Pa Pinner tossed down the stub of his cigarette and took hold of the tree roots as though about to climb down. ‘Now,' he commanded, ‘chuck down that rope ladder. I want ter come up.'

‘We haven't got one,' Nigel stated calmly. ‘Why not climb?'

‘Take me for a fool? 'Urry up now. Git a move on. No tricks with me or it will be the worse fer you,' Pa snarled. ‘I know well enough you gotta rope ladder up there; matter o' fact I bin missing that bitta rope some time, and I reckoned it 'ad taken a walk this way, 'long with a lot of other stuff!'

As he turned to descend they whispered quickly together, then watched him make his way to the foot of the cave. He was badly out of temper when he saw that daylight was already failing along the homeward track. He almost pleaded, ‘Look! I just wantta climb up and take a look round before we all leave. Come on now, chuck down the rope. It'll pay yer. I won't hurt no one if you do as I say.'

‘It's no good, Pa,' Tas said, ‘we're up here, and here we intend to stay. We wouldn't chuck a stair-case for you if we had one, see? And we're not going back to the Homestead neither, see? Not till Jandie comes home.'

‘Jandie?' he gave a short laugh. ‘Hev ter wait a long time then. Look 'ere, I'm not waiting any longer to argufy an' break me blooming neck goin' down in the dark, so jest listen to wot I say. You'll come along
now—
d'you hear that?
—now
! And best be sharp about it or you'll be sorry later, see?'

They saw only an irate man waving his fists about below them, while Tinker the Border Collie looked on with an ear cocked, as though he rather enjoyed the joke against his master.

All at once Pa let his arms fall and swung away, whistling to his dog. ‘All right,' he called over his shoulder, ‘all right! You think you got the laugh of me, don't yer? Wait on—we'll see! Jest you wait on!'

After a few steps he paused again, turning to make his words carry, ‘Like to know what'll happen if yer not at the Homestead by ten o'clock tonight? (See, I give yer that long to collect the blankets and stuff, though I don't know another chap as would.) First, all them letters that came fer you by the mail will do to light me kitchen fire in the morning. Next, a couple o' Johns will come smelling around with orders to make an arrest.
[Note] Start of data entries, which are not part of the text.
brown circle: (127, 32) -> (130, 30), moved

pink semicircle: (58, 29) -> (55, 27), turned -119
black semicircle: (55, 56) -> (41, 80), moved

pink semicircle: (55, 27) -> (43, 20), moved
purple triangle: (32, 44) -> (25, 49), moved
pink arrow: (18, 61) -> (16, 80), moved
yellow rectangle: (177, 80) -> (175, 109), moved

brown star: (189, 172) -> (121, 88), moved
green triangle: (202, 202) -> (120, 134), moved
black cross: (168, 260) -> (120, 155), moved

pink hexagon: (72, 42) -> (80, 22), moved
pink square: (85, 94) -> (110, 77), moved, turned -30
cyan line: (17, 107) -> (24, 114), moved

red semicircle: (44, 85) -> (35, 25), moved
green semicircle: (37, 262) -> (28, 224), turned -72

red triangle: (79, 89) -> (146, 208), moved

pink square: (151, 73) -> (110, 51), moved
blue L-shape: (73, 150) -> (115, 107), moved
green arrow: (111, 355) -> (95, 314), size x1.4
Oh, yeah? Think yerself mighty clever, don't yer, Mr. Tas? Had about enough trouble with you, I have. So I notified the Police, I did. “Sheep stealing,” I told 'em, “and other stuff pinched, too.”'

A chuckle, a deliberate chuckle, reached his ears:

 

‘
Pore
Mr. Pinner

Lost his dinner!'

 

someone murmured in gentle tones of sympathy.
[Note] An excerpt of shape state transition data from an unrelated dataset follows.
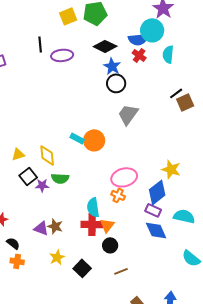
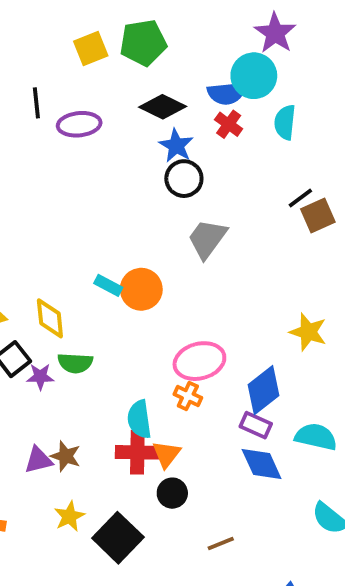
yellow star: (171, 169) -> (308, 332), moved
purple triangle: (41, 228) -> (38, 460), turned -35
black square: (82, 268) -> (118, 538), size x1.4
brown line: (121, 271) -> (221, 544), moved

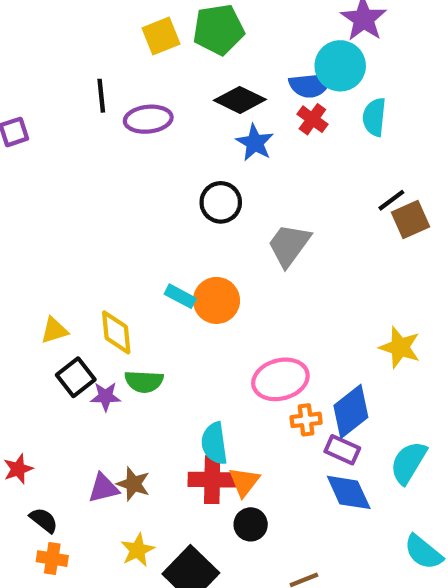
black circle: (184, 179) -> (221, 202), moved
orange cross: (188, 396) -> (306, 420), moved, turned -32
cyan semicircle: (316, 437) -> (408, 463), turned -72

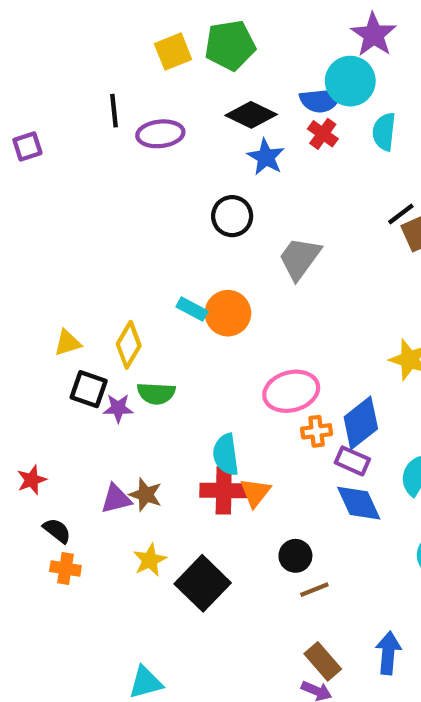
yellow diamond: (116, 332) -> (129, 345), turned 36
black square: (76, 377) -> (89, 389), turned -33
black circle: (251, 524) -> (295, 556), moved

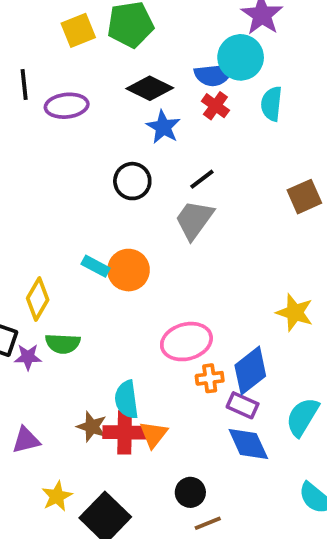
black line: (401, 214) -> (202, 179), moved
brown star: (146, 495) -> (92, 427), moved

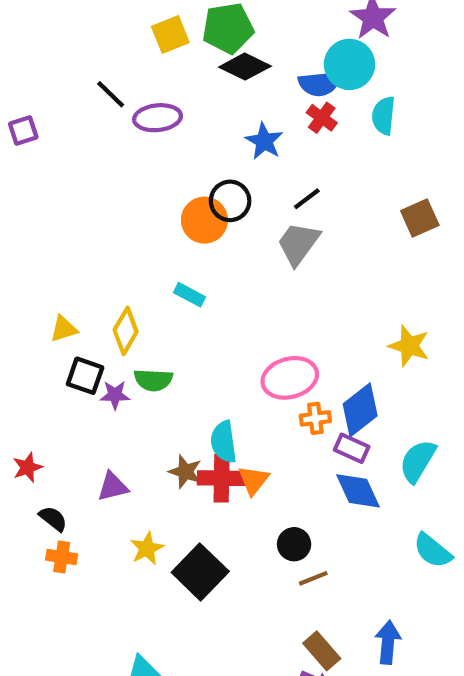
black line: (24, 84) -> (111, 94), turned -40
black diamond: (150, 88) -> (245, 67), moved
orange circle: (128, 270) -> (204, 220), moved

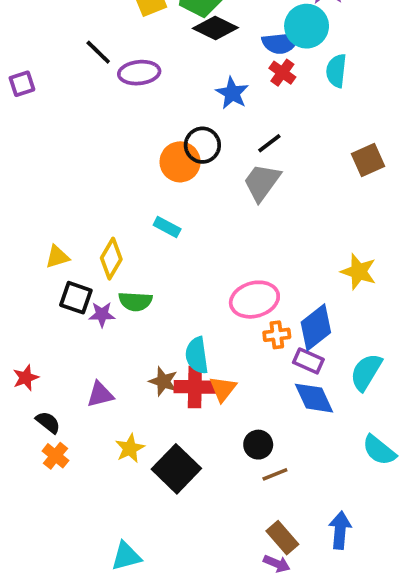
orange cross: (62, 557) -> (55, 456), turned 30

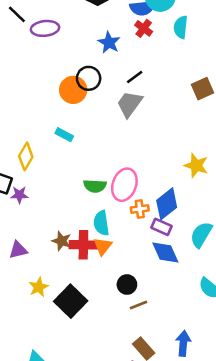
pink ellipse: (254, 300) -> (124, 185), turned -56
green semicircle: (135, 301) -> (95, 186), moved
cyan semicircle: (197, 355) -> (101, 223), moved

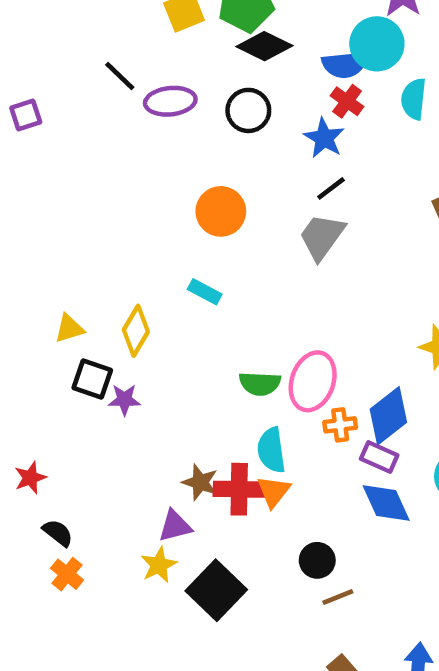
blue star: (109, 43) -> (324, 138), moved
black circle: (89, 78) -> (248, 110), moved
purple triangle: (18, 250) -> (175, 526), moved

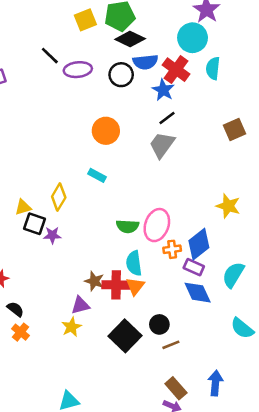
blue semicircle: (345, 65) -> (145, 62), moved
red cross: (347, 101) -> (176, 70), size x1.5
yellow triangle: (69, 328) -> (23, 207), moved
black square: (216, 590) -> (125, 336), moved

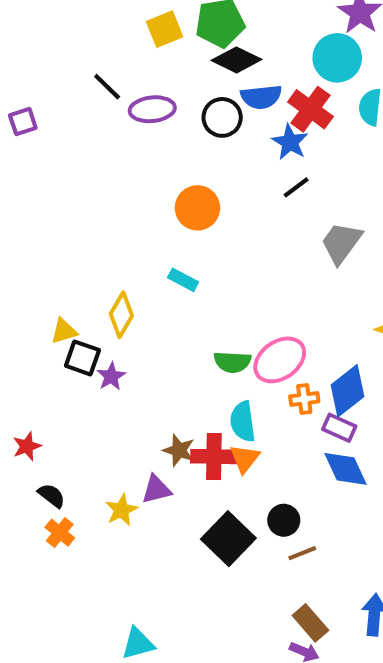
gray trapezoid: (162, 145) -> (341, 243), moved
pink ellipse: (157, 225) -> (280, 360), turned 36
purple star: (52, 235) -> (111, 376), turned -30
yellow star: (71, 327) -> (121, 510), moved

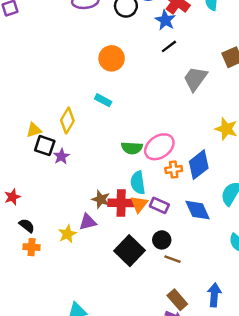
purple rectangle: (339, 428) -> (159, 205), moved
orange cross: (60, 533) -> (32, 247), turned -35
brown line: (302, 553) -> (172, 259), turned 42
Pa Pinner spluttered and swore for a minute, then rather surprisingly got control of himself and said quite calmly, ‘Orl right! Do yer own deciding. Turn up be ten and no more trouble, and I'll let the Johns know everything's turned up. But if you
don
'
t—my word
!' With which dark threat he plunged away along the darkening track. They could hear him talking to himself, or his dog, long after he was lost to sight.